(Stored data begins)

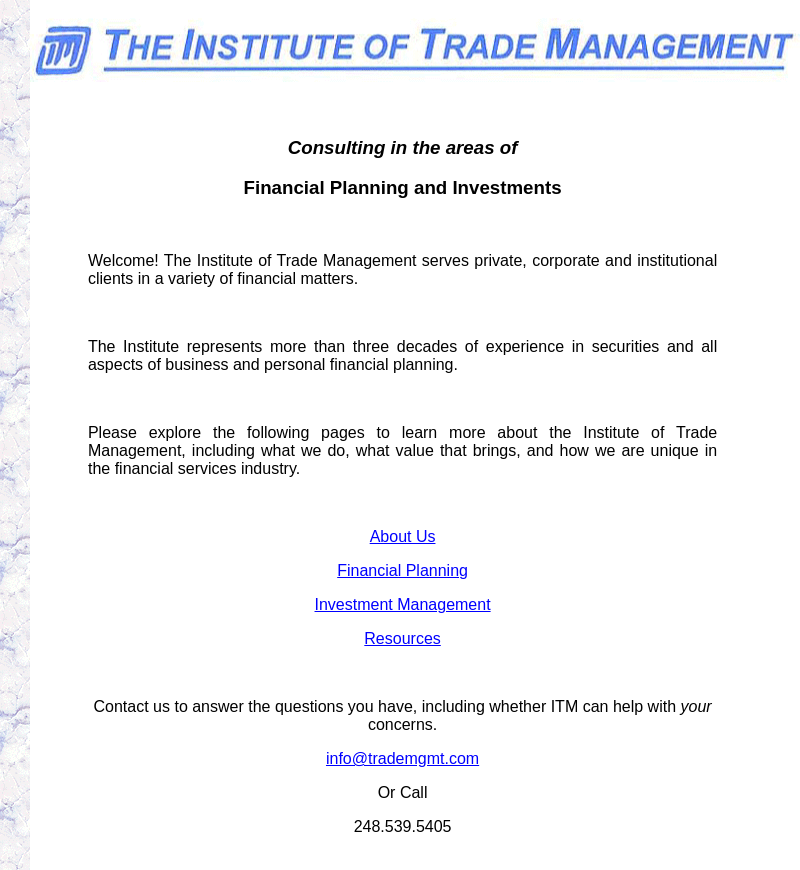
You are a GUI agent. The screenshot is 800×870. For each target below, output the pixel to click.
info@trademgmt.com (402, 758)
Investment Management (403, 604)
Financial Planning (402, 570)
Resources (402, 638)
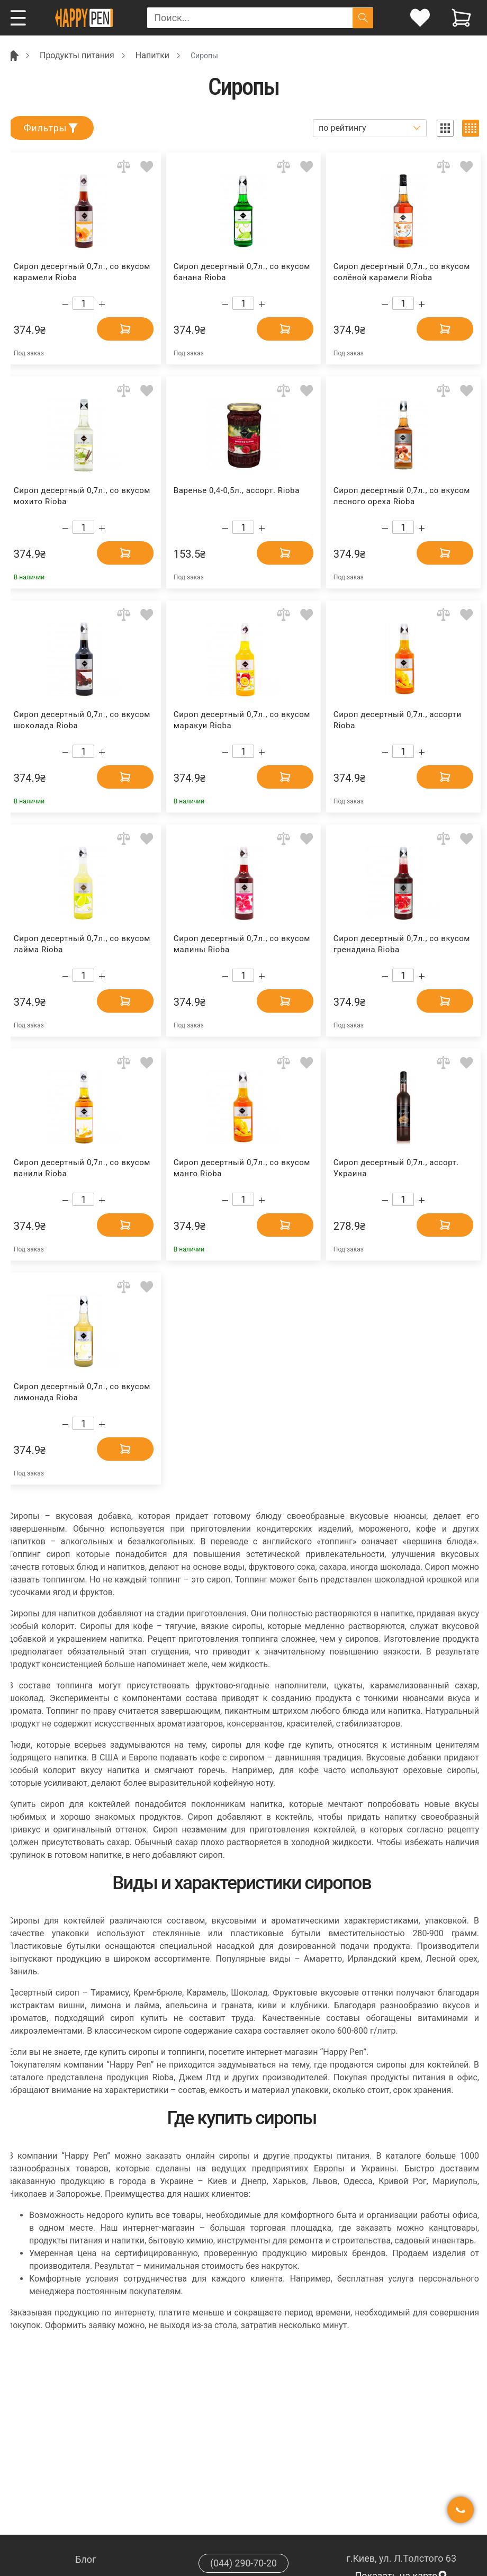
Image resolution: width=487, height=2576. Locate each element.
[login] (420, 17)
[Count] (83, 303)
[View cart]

(Stored data ends)

The copy you output must match the entries above exactly, except that it has no pictures.

_Your response:_
You are a GUI agent. The screenshot is 800×870. For each target below, output the pixel to click.
info@trademgmt.com (402, 758)
Investment Management (403, 604)
Financial Planning (402, 570)
Resources (402, 638)
Image resolution: width=487, height=2576. Locate each element.
[login] (420, 17)
[Count] (83, 303)
[View cart]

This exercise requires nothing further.